:: Data to use ::
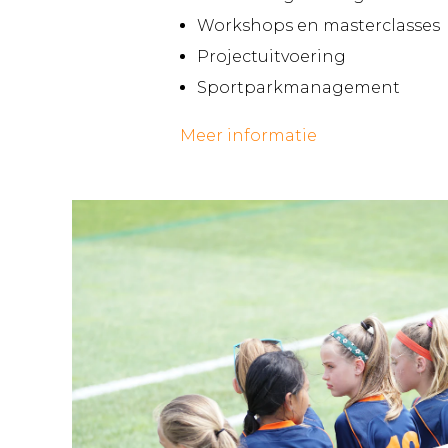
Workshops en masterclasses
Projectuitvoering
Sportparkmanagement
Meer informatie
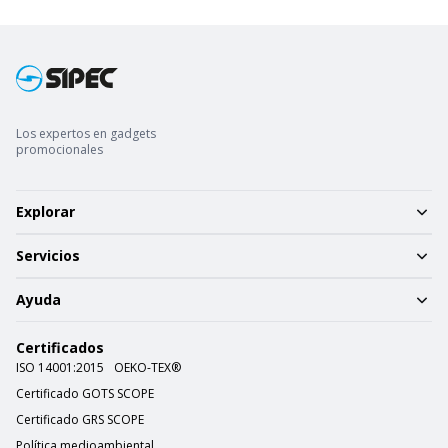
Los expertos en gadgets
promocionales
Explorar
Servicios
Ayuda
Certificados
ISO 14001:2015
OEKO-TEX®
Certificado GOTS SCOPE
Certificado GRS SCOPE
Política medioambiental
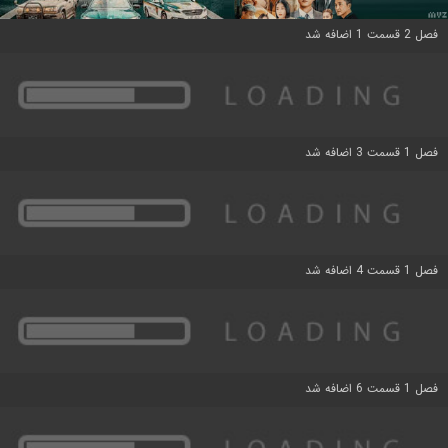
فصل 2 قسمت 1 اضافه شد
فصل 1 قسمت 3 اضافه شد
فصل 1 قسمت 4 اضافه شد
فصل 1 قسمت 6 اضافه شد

:: Prompt ::
The answer should contain only the lines from the one with "Sportparkmanagement" through the last line of the material, given word for word and without pictures.

:: Written answer ::
Sportparkmanagement
Meer informatie
Los expertos en gadgets
promocionales
Explorar
Servicios
Ayuda
Certificados
ISO 14001:2015
OEKO-TEX®
Certificado GOTS SCOPE
Certificado GRS SCOPE
Política medioambiental
فصل 2 قسمت 1 اضافه شد
فصل 1 قسمت 3 اضافه شد
فصل 1 قسمت 4 اضافه شد
فصل 1 قسمت 6 اضافه شد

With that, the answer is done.